Collected data:
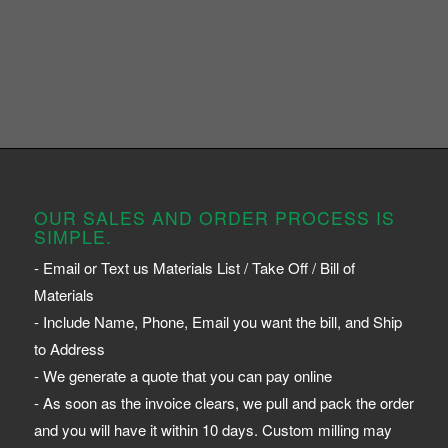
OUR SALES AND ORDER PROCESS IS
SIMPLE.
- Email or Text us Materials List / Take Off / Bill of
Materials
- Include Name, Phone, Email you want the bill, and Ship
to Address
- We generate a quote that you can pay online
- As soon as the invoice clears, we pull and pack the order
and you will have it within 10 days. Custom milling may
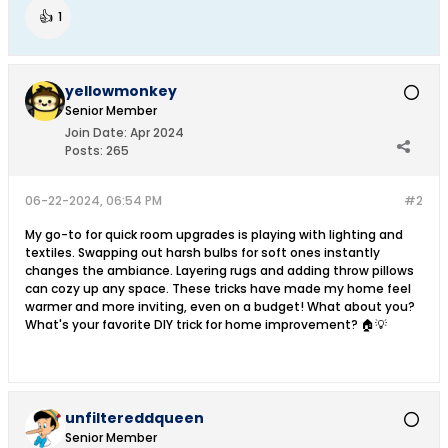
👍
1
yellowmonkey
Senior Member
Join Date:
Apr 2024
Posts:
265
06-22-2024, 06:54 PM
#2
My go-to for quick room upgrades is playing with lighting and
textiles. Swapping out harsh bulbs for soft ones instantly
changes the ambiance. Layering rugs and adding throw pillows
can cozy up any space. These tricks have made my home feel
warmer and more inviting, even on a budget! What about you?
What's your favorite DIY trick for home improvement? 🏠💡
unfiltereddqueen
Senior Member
...
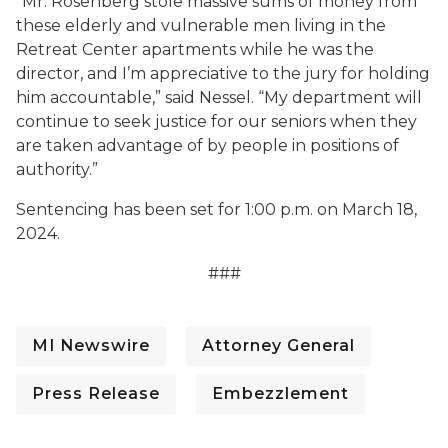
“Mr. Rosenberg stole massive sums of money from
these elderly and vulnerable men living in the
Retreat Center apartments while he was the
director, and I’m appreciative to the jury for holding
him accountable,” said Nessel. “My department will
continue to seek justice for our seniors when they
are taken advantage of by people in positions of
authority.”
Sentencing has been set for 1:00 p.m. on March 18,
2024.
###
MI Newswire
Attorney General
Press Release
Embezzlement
---
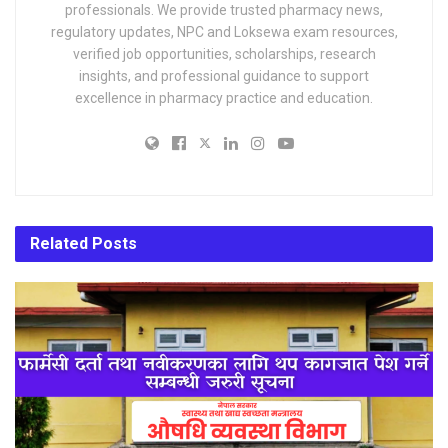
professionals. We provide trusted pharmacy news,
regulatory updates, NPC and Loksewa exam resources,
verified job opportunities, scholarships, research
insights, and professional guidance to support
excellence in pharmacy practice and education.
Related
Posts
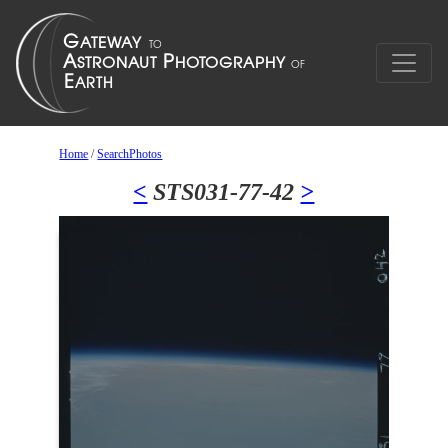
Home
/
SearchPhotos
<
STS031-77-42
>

- Work task -
Show the lines of the data that hold the word "will".

- Task output -
and you will have it within 10 days. Custom milling may
him accountable,” said Nessel. “My department will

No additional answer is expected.